[DATA]

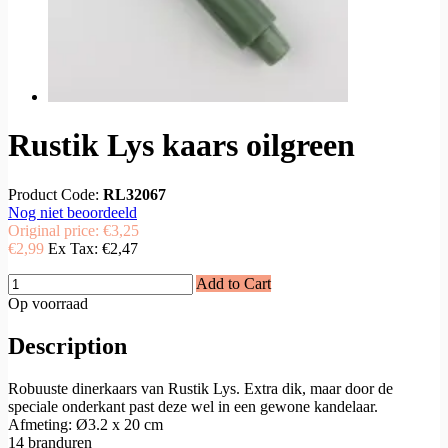
Rustik Lys kaars oilgreen
Product Code:
RL32067
Nog niet beoordeeld
Original price:
€3,25
€2,99
Ex Tax:
€2,47
Add to Cart
Op voorraad
Description
Robuuste dinerkaars van Rustik Lys. Extra dik, maar door de
speciale onderkant past deze wel in een gewone kandelaar.
Afmeting: Ø3.2 x 20 cm
14 branduren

[/DATA]

INSTRUCTIONS FOR THE TASK = An exact copy of every entry, minus the pictures, is what you should return.

COMPLETED EXERCISE =
Rustik Lys kaars oilgreen
Product Code:
RL32067
Nog niet beoordeeld
Original price:
€3,25
€2,99
Ex Tax:
€2,47
Add to Cart
Op voorraad
Description
Robuuste dinerkaars van Rustik Lys. Extra dik, maar door de
speciale onderkant past deze wel in een gewone kandelaar.
Afmeting: Ø3.2 x 20 cm
14 branduren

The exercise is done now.